Testing and certification of autonomous vehicles

Khattak’s latest collaborative research with UT Chattanooga, UT Space Institute, and East Tennessee State University aims to take knowledge about the automation of air and space vehicles to see what can be applied to connected and automated vehicles (CAVs) for daily use. While CAVs might be more than a decade away from integrating into the mainstream US transportation system, Khattak is hopeful they can transform the transportation industry to reduce traffic fatalities, which are currently more than 1,000 per year in the state of Tennessee and 38,000 per year in the US. CAVs can also mitigate traffic congestion, which costs $1.1 billion
annually in Tennessee’s four largest cities.
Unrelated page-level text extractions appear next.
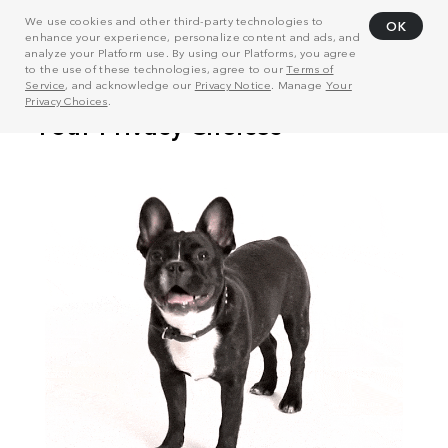
We use cookies and other third-party technologies to
OK
enhance your experience, personalize content and ads, and
analyze your Platform use. By using our Platforms, you agree
to the use of these technologies, agree to our
Terms of
Service
, and acknowledge our
Privacy Notice
. Manage
Your
Privacy Choices
.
In their TDOT-sponsored project, Khattak and his project partners are working toward a testing and certification system to ensure that, as vehicles become more automated and connected, there are proper safeguards in place to protect human life.

Shuai Li.

Assistant Professor Shuai Li

Mapping subsurface infrastructure

Through a grant from the National Science Foundation, Li is researching how sensor-equipped autonomous vehicles can help map the infrastructure beneath a city and how that map can be used to navigate autonomous vehicles in distressed urban areas during and after natural and man-made disasters. Under city roads exist water pipes, utility cables, and gas lines, so having the ability to digitally map this infrastructure can vastly improve safety when digging is required. The project involves using multiple CAVs with ground-penetrating radar
technology to collect radargrams of subsurface infrastructure along coordinated trajectories.